Tem encontrado obstáculos não porque faltem recursos públicos para implantar o projeto da Fundação Casa, ou porque falte boa vontade e empenho dos funcionários envolvidos no projeto, mas porque muitos prefeitos não admitem a construção de unidades de atendimento a menores delinqüentes em seus municípios. Preferem despachar as crianças envolvidas em delitos para outras cidades, principalmente São Paulo, livrando-se, assim, de uma responsabilidade que é, claramente, das prefeituras locais. Há mais de mil meninos e meninas em unidades da capital enviados por cidades do interior.
Sem a ampliação da capacidade de atendimento nas regiões de maior demanda e na velocidade ideal, as novas unidades tendem a ficar superlotadas. Nessas condições, é virtualmente impossível separar os meninos reincidentes daqueles levados para a Casa pela primeira vez. Isso não é novo. A superlotação e a promiscuidade fizeram a Febem ficar conhecida, durante décadas, como "barril de pólvora" e "escola do crime". Naquelas condições, não havia a mínima possibilidade de se desenvolver qualquer programa de reeducação dos menores, por mais elementar que fosse. Entre 2003 e 2006, houve 36 motins no Complexo do Tatuapé, o mais problemático da Febem.
A tentativa de desativar os grandes complexos e substituí-los por unidades menores, com atendimento dirigido a cada grupo específico de crianças, tem se arrastado desde o governo Mário Covas, sempre enfrentando a resistência de prefeitos. No mês passado, durante a cerimônia de desativação do Complexo do Tatuapé, o governador José Serra criticou o comportamento desses políticos. "As unidades têm de estar em algum lugar; não dá para colocar em alto mar", afirmou.
A prefeitura de Santo André, no ABC, é um exemplo. Há, na Fundação Casa, cem internos daquela cidade, mas o prefeito não aceita que lá se construa uma unidade. O máximo de boa vontade que demonstrou foi ceder um terreno para a construção da nova unidade a 25 quilômetros de distância da sede do município, em local próximo a Paranapiacaba, numa área totalmente desabitada, o que multiplicaria os investimentos necessários para dotar o prédio da Fundação Casa de infra-estrutura e serviços, e dificultaria o acesso de funcionários e das famílias dos meninos.

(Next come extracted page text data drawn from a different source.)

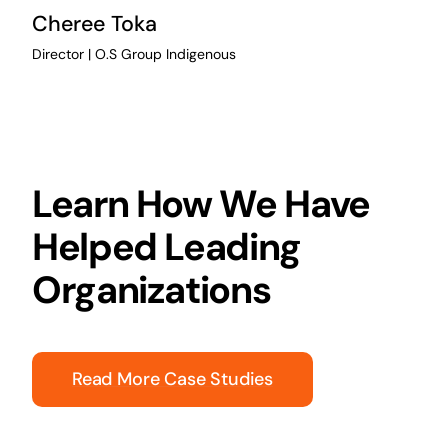
Cheree Toka
Director | O.S Group Indigenous
Learn How We Have
Helped Leading
Organizations
Read More Case Studies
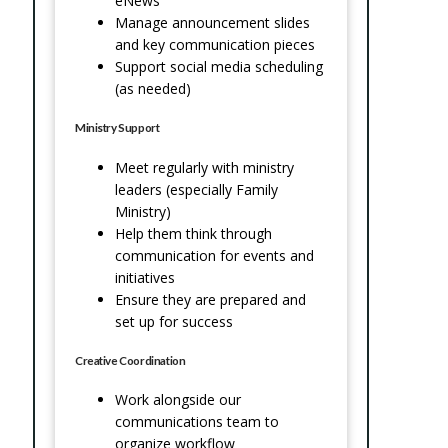
eNews
Manage announcement slides
and key communication pieces
Support social media scheduling
(as needed)
Ministry Support
Meet regularly with ministry
leaders (especially Family
Ministry)
Help them think through
communication for events and
initiatives
Ensure they are prepared and
set up for success
Creative Coordination
Work alongside our
communications team to
organize workflow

O atraso do programa de construção de unidades da Fundação Casa, devido a esse tipo de resistência, tem conseqüências. Há dias, o Superior Tribunal de Justiça (STJ) cassou decisão do Tribunal de Justiça de São Paulo e restabeleceu liminar que determina a transferência dos internos atendidos na Unidade Tietê, do Complexo Vila Maria. O STJ julgou ser claro o risco de manter os adolescentes no prédio que, segundo ele, estaria em "completo estado de abandono, sem condições mínimas de higiene e habitabilidade". A Fundação Casa recorreu da decisão alegando que o prédio foi reformado. Mas a verdade é que é praticamente impossível, de uma hora para outra, transferir 500 menores. Na falta de novas unidades, ficariam superlotadas as já existentes, muitas das quais já dão tratamento diferenciado aos internos. A de Arujá, por exemplo, atende unicamente dependentes químicos e todos os seus funcionários foram treinados pela ONG norte-americana Daytop para essa tarefa específica. Esforços como esse não podem ser sabotados por picuinhas políticas nem comprometidos pelos preconceitos de alguns prefeitos.